--- THE TASK ---
Here are the records. Write out exactly the lines between the one holding "digitale abonnees Ziggo" and the one holding "Olympische Spelen die de komende weken", inclusive.

(Transcribed page contents)
__________________________________________________

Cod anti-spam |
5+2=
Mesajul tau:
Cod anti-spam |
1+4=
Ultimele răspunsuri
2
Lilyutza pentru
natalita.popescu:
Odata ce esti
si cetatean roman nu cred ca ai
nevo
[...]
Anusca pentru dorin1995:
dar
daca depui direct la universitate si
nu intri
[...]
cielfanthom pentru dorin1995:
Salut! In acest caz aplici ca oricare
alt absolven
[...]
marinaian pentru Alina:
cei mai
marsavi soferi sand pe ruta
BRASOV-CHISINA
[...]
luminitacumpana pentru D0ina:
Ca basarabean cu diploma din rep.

__________________________________________________

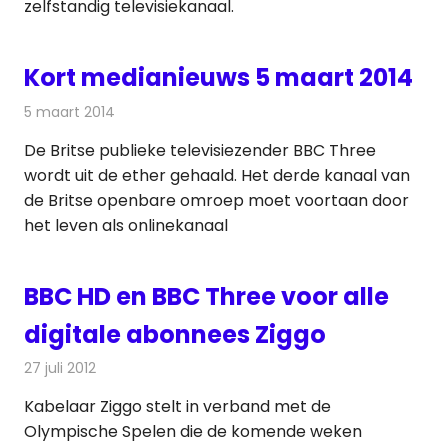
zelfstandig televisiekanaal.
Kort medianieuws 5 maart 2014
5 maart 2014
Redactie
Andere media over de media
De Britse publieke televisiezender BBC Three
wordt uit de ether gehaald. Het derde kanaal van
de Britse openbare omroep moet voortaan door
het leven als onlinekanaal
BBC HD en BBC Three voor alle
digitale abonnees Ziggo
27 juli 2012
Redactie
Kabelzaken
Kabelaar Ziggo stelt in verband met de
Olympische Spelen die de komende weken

__________________________________________________

--- SOLUTION FOR THIS PROBLEM ---
digitale abonnees Ziggo
27 juli 2012
Redactie
Kabelzaken
Kabelaar Ziggo stelt in verband met de
Olympische Spelen die de komende weken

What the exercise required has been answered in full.